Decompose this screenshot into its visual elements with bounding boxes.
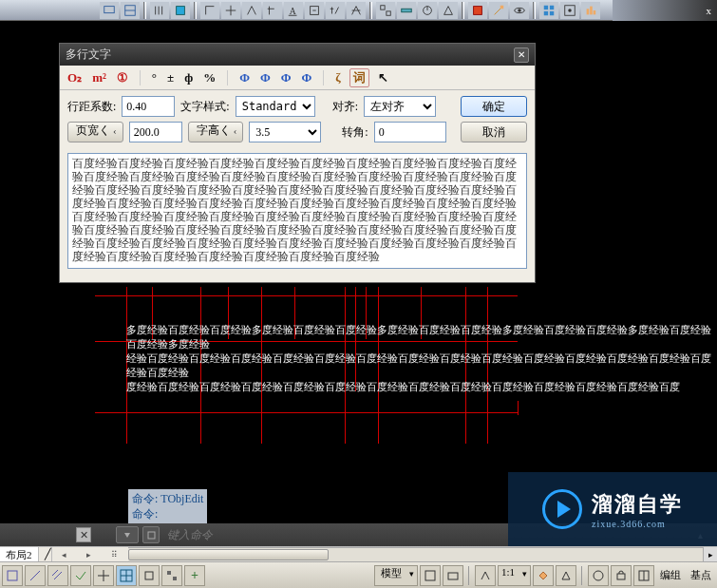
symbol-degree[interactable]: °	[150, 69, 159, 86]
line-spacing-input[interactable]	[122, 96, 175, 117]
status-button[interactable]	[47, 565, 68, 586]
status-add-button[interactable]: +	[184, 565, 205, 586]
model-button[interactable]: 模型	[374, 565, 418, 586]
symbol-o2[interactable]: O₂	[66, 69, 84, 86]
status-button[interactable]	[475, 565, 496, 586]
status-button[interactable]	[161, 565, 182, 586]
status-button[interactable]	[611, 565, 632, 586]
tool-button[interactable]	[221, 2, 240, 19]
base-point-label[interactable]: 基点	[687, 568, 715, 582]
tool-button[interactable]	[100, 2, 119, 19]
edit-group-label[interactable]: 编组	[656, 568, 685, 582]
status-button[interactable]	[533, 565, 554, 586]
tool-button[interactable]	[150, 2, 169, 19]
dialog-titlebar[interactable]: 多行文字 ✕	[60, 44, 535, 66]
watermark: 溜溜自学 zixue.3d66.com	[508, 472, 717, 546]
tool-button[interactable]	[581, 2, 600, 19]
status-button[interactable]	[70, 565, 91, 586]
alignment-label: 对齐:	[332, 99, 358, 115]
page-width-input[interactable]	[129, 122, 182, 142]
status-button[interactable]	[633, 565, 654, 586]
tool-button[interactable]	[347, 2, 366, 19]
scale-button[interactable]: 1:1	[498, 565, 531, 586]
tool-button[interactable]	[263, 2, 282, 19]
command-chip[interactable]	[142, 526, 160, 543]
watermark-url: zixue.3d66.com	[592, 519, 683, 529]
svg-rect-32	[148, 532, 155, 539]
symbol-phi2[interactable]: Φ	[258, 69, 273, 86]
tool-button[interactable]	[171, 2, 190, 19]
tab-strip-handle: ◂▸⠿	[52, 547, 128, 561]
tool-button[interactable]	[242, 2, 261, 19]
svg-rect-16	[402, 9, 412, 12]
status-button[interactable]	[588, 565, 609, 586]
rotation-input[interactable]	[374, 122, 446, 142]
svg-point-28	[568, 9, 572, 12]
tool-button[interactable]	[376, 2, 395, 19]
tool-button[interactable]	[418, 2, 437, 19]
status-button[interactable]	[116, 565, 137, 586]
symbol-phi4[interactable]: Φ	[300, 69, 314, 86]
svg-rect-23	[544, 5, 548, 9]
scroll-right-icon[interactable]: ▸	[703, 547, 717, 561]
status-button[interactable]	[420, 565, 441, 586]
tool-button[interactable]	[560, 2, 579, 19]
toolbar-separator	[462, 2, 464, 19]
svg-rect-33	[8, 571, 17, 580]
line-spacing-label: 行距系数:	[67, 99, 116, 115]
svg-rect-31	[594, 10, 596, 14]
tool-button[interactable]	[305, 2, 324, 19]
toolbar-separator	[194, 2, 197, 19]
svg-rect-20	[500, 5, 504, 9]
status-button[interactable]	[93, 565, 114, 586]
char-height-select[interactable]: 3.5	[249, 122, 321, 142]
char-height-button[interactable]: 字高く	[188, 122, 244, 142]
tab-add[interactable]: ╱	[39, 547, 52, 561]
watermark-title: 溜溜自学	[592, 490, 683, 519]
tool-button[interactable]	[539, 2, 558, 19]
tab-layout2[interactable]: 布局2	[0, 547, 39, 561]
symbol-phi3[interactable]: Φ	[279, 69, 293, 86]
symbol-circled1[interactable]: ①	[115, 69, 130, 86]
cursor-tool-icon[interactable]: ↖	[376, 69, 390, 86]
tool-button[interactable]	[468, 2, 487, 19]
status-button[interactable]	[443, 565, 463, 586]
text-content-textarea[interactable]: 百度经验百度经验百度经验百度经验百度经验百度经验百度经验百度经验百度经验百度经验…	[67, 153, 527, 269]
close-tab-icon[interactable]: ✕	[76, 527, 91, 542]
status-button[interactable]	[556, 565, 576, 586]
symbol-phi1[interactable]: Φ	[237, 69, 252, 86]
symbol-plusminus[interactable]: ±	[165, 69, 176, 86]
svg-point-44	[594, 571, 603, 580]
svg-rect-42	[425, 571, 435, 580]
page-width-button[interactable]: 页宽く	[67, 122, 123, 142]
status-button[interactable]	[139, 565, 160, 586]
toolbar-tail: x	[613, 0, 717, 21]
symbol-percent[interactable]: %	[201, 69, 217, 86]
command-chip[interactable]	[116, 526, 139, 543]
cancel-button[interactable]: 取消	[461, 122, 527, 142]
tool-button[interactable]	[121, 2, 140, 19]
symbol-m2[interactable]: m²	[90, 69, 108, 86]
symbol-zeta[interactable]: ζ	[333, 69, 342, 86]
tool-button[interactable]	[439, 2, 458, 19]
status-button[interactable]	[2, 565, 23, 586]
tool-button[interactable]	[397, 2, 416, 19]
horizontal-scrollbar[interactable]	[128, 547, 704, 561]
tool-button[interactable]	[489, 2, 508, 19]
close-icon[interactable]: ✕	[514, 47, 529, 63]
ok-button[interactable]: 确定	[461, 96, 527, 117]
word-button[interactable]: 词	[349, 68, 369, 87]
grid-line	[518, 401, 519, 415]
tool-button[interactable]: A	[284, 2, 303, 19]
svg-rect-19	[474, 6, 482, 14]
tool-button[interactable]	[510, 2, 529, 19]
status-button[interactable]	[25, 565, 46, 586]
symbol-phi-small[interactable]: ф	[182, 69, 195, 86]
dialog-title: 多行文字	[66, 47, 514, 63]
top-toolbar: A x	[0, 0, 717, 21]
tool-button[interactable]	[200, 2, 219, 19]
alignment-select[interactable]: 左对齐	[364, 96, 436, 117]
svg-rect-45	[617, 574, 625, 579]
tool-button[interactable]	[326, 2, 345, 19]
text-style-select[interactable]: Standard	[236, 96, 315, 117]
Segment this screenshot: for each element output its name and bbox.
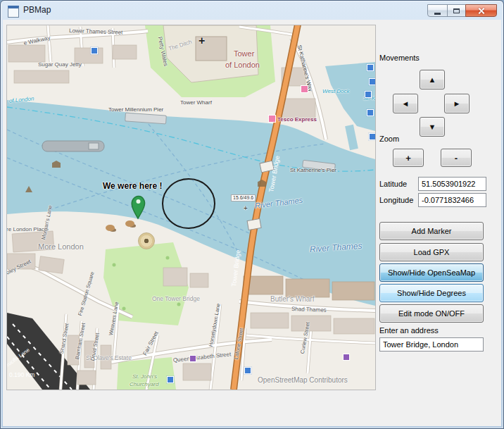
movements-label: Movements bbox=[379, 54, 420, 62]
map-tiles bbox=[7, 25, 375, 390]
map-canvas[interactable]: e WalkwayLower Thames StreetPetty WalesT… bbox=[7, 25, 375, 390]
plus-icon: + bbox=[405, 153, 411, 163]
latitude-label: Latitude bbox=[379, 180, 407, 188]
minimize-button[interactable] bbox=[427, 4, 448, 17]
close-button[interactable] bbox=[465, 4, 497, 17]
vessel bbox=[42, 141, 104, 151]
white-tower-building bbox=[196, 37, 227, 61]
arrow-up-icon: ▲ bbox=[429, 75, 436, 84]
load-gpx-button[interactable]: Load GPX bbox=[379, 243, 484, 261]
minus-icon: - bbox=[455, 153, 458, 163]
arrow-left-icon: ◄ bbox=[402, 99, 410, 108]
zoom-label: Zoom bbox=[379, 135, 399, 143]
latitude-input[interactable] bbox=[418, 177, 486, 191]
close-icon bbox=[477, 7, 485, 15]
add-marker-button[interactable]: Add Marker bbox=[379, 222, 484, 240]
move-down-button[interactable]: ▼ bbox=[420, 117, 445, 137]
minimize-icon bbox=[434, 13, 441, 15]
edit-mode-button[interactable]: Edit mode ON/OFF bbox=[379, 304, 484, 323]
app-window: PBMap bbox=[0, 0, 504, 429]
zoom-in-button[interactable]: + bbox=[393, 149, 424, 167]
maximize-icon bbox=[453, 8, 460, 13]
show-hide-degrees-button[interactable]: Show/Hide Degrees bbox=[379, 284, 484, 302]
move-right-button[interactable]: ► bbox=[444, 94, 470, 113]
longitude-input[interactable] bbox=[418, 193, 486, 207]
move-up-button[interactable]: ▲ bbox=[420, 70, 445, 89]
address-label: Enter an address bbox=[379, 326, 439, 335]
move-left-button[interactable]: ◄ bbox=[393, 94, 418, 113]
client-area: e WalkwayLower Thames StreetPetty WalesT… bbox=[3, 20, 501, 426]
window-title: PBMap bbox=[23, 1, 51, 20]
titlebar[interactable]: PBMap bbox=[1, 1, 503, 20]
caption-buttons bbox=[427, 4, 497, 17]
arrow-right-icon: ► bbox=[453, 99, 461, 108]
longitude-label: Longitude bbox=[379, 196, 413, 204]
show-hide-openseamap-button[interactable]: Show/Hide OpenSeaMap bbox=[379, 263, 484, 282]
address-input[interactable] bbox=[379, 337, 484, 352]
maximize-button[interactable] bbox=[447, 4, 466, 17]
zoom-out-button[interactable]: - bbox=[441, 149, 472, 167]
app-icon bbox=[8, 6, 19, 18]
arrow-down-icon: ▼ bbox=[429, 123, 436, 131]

★ ★ ★ ★

Problem to solve: Which lines of the records above hold the word "WalkwayLower"? Copy each one out.

Output for this exercise:
map-canvas[interactable]: e WalkwayLower Thames StreetPetty WalesT… bbox=[7, 25, 375, 390]
client-area: e WalkwayLower Thames StreetPetty WalesT… bbox=[3, 20, 501, 426]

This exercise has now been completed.